Transcribed page contents ::
● ● ●

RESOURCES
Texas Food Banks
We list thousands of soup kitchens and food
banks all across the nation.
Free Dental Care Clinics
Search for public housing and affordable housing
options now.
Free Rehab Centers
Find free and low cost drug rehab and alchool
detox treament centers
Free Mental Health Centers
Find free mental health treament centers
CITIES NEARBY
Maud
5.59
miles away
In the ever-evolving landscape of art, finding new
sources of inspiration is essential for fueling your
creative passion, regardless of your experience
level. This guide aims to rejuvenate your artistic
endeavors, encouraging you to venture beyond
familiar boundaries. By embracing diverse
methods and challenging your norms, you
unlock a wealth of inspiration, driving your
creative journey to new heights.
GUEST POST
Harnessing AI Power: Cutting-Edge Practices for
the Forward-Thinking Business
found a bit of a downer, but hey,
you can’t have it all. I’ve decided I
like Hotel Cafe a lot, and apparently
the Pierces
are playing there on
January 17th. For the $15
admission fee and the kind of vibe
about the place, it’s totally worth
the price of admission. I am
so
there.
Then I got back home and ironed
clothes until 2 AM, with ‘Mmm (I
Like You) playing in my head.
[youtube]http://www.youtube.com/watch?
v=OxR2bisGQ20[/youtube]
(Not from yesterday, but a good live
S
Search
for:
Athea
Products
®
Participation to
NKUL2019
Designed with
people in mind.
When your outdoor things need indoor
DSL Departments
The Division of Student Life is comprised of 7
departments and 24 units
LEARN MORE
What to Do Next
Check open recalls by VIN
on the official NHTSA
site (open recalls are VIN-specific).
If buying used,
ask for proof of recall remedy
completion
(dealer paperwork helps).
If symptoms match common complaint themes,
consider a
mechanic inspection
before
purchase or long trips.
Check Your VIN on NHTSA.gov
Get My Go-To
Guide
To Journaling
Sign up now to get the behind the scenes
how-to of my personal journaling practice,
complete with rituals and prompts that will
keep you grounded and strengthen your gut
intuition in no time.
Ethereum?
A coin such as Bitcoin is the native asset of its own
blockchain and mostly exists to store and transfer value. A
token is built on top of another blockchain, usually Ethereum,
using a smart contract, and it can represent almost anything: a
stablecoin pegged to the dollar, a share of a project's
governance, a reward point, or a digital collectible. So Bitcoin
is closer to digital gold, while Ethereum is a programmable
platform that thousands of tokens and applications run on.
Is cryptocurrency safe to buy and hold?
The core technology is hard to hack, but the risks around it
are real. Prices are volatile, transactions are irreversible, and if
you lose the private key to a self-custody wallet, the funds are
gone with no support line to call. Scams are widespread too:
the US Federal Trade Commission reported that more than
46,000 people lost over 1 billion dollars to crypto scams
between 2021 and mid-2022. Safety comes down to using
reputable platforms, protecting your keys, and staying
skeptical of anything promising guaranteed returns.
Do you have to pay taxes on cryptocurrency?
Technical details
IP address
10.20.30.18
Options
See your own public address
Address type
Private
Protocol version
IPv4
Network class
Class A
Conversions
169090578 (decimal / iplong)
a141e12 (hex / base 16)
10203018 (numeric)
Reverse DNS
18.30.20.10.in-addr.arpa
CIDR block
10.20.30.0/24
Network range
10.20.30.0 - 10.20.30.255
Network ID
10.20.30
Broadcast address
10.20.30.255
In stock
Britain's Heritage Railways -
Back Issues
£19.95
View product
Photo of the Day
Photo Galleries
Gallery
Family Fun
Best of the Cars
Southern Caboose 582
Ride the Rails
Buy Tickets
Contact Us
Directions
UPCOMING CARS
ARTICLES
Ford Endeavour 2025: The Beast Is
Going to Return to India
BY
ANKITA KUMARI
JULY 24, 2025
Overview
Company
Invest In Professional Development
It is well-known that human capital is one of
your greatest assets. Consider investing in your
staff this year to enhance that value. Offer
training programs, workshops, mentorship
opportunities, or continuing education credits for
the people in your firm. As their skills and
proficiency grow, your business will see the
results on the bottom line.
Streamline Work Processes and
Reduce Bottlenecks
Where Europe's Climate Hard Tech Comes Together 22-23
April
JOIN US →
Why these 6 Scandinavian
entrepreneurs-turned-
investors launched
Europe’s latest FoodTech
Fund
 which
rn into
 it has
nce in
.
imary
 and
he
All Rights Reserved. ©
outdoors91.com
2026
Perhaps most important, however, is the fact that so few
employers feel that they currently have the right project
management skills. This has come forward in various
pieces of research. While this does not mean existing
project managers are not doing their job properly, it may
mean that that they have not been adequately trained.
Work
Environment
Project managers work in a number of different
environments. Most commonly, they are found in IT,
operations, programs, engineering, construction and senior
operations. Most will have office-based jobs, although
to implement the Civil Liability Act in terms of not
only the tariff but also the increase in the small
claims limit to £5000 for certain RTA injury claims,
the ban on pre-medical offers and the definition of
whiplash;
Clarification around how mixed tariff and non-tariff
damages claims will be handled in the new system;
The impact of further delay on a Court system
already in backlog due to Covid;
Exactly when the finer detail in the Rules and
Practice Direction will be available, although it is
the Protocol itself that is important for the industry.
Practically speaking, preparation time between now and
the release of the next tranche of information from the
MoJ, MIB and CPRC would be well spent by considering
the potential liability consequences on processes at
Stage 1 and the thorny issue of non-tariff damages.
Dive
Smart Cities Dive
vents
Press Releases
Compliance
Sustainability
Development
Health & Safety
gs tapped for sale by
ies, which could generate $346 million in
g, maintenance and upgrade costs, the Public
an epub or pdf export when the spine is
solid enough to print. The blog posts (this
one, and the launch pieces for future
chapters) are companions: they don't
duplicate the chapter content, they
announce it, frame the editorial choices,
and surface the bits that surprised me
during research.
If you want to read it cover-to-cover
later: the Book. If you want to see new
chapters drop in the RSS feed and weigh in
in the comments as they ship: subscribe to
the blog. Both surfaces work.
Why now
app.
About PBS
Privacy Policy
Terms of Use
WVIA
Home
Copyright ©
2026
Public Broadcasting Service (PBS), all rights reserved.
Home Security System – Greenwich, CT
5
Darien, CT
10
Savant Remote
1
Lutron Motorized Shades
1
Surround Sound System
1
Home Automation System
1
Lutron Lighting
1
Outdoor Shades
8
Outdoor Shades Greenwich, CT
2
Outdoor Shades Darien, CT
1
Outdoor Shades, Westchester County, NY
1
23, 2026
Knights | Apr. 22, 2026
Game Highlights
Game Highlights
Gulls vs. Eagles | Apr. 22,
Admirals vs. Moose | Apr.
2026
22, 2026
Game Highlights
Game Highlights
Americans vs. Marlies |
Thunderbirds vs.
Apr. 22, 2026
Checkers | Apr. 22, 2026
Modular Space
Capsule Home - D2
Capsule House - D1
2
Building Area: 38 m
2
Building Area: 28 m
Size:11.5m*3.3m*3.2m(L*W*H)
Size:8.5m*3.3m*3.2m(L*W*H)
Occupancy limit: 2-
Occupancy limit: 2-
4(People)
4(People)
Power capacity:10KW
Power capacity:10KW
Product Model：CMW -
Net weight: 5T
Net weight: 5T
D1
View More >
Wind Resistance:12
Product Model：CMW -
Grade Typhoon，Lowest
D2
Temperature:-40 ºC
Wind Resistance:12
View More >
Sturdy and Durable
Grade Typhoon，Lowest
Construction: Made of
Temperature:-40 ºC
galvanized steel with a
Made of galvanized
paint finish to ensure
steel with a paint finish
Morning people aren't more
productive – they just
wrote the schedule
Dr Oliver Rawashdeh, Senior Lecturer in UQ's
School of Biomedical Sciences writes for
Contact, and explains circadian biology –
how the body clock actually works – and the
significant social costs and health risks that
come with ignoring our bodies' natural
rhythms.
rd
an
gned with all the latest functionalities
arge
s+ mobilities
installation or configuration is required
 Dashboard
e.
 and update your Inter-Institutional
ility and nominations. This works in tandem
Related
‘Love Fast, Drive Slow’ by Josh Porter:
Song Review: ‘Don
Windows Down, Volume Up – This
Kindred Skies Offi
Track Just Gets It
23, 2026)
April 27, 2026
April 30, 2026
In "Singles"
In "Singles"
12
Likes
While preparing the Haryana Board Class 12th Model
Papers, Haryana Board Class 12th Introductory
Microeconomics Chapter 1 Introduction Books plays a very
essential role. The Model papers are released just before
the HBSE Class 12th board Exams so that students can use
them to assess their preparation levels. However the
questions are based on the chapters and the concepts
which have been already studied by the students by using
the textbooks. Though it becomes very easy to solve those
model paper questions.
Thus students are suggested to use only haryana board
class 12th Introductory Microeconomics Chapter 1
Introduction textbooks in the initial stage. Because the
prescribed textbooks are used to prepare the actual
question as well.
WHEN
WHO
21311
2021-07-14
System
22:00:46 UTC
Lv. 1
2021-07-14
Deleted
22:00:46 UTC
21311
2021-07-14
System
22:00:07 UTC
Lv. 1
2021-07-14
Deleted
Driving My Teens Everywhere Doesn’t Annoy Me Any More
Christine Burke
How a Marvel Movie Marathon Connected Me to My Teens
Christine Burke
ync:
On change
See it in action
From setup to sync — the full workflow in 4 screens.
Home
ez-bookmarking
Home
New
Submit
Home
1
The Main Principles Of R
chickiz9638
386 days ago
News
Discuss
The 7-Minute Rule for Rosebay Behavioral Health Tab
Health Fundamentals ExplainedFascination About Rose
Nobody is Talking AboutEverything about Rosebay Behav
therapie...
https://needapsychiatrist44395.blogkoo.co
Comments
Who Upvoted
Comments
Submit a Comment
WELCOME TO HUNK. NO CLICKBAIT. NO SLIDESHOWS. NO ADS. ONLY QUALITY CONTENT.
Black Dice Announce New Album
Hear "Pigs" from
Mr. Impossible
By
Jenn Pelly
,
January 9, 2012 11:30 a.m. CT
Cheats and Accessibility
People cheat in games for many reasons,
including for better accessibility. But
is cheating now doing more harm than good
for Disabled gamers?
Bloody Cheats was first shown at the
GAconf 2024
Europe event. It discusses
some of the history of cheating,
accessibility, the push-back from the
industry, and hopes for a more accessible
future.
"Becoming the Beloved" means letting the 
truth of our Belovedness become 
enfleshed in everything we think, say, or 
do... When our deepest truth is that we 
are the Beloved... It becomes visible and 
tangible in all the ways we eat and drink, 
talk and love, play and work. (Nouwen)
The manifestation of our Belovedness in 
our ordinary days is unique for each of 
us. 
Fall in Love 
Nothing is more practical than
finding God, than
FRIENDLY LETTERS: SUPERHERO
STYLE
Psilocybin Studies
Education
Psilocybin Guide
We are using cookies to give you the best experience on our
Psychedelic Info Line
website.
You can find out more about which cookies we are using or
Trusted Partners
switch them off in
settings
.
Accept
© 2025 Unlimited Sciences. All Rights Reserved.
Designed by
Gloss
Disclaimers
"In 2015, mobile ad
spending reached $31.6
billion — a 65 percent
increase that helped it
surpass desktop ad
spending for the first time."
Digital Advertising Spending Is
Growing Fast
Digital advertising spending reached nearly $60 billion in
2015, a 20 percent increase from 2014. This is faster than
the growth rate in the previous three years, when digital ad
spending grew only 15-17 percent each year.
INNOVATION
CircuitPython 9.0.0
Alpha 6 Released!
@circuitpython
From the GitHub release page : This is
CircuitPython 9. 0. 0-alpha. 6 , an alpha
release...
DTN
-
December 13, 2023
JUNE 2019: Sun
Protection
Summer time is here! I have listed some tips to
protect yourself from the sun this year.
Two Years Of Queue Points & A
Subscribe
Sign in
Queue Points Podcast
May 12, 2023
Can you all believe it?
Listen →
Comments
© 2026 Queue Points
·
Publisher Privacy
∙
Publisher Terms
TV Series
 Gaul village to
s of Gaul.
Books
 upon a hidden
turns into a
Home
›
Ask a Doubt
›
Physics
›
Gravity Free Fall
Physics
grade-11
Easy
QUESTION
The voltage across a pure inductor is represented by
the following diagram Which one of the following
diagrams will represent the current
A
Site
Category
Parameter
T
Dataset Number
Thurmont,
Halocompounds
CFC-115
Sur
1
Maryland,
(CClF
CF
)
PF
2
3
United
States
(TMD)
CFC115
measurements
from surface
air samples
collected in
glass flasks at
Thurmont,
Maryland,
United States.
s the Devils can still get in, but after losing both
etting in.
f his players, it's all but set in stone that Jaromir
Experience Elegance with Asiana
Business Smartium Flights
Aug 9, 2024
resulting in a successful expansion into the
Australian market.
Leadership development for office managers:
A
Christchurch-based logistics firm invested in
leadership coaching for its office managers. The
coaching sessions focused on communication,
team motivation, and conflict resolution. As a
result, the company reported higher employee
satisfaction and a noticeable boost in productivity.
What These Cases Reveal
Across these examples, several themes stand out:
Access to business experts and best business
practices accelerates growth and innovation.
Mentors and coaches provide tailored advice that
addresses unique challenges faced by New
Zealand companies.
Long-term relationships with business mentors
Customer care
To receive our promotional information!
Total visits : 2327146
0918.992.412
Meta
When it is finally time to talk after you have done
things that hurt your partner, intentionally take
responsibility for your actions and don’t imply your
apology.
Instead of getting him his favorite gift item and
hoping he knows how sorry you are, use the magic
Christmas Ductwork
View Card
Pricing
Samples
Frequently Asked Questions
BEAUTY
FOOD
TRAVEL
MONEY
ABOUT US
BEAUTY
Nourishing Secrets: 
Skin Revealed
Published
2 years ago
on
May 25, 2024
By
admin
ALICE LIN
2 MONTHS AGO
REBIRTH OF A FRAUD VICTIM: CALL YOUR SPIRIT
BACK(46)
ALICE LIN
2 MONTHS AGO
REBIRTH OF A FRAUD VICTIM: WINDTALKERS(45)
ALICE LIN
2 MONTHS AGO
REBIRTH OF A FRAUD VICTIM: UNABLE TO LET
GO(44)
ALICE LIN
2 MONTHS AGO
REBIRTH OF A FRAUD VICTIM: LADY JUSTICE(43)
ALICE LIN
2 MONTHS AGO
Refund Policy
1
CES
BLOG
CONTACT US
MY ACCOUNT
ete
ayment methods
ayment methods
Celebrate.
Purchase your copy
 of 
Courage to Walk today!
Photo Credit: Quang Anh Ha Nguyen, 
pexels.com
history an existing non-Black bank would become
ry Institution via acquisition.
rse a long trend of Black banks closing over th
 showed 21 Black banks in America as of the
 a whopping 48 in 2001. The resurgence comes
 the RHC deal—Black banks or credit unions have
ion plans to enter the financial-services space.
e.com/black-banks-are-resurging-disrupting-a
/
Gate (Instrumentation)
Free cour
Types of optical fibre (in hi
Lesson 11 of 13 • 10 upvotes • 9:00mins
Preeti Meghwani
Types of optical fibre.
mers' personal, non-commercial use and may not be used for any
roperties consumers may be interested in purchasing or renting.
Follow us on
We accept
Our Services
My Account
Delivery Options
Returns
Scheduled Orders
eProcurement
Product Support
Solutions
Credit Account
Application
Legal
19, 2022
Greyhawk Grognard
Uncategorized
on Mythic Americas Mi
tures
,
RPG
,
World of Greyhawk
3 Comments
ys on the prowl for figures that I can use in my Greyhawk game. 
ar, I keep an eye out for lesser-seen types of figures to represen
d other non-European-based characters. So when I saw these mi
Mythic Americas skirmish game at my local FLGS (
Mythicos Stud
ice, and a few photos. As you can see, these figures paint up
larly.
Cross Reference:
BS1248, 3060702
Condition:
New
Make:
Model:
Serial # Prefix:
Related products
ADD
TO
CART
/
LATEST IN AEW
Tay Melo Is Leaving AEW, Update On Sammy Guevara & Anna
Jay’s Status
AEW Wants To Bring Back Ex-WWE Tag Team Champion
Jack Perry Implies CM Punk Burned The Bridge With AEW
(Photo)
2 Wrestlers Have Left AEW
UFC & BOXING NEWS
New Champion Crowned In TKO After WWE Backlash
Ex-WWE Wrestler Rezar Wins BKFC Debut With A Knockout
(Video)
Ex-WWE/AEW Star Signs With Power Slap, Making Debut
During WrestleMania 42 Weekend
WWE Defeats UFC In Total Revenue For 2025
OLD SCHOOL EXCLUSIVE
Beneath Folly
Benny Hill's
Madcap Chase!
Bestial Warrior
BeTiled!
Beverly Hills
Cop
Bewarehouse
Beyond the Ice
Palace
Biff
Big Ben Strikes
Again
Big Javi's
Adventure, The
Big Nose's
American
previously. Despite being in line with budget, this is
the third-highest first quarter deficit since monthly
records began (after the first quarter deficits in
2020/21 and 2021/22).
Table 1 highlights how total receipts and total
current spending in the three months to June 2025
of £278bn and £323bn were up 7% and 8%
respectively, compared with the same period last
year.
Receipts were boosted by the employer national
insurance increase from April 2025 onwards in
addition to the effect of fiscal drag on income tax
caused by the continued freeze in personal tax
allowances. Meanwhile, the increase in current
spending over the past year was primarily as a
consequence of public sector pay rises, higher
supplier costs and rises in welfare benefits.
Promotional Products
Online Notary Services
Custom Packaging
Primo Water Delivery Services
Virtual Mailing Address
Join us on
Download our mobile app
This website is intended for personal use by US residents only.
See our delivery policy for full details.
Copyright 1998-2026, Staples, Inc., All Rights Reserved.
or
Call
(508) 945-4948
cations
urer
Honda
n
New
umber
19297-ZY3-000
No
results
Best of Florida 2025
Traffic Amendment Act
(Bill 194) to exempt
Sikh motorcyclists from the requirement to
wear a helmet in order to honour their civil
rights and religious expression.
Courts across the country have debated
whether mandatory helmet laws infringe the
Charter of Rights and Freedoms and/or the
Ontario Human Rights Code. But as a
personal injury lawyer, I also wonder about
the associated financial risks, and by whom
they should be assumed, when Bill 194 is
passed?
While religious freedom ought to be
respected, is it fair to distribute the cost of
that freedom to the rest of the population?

● ● ●

EXERCISE REQUIREMENTS ::
Looking at the data above, write out exactly the lines that start at the one containing "you lose the" and end at the one containing "JULY 24, 2025"; include both and nothing beyond.

ANSWER TO THE EXERCISE ::
you lose the private key to a self-custody wallet, the funds are
gone with no support line to call. Scams are widespread too:
the US Federal Trade Commission reported that more than
46,000 people lost over 1 billion dollars to crypto scams
between 2021 and mid-2022. Safety comes down to using
reputable platforms, protecting your keys, and staying
skeptical of anything promising guaranteed returns.
Do you have to pay taxes on cryptocurrency?
Technical details
IP address
10.20.30.18
Options
See your own public address
Address type
Private
Protocol version
IPv4
Network class
Class A
Conversions
169090578 (decimal / iplong)
a141e12 (hex / base 16)
10203018 (numeric)
Reverse DNS
18.30.20.10.in-addr.arpa
CIDR block
10.20.30.0/24
Network range
10.20.30.0 - 10.20.30.255
Network ID
10.20.30
Broadcast address
10.20.30.255
In stock
Britain's Heritage Railways -
Back Issues
£19.95
View product
Photo of the Day
Photo Galleries
Gallery
Family Fun
Best of the Cars
Southern Caboose 582
Ride the Rails
Buy Tickets
Contact Us
Directions
UPCOMING CARS
ARTICLES
Ford Endeavour 2025: The Beast Is
Going to Return to India
BY
ANKITA KUMARI
JULY 24, 2025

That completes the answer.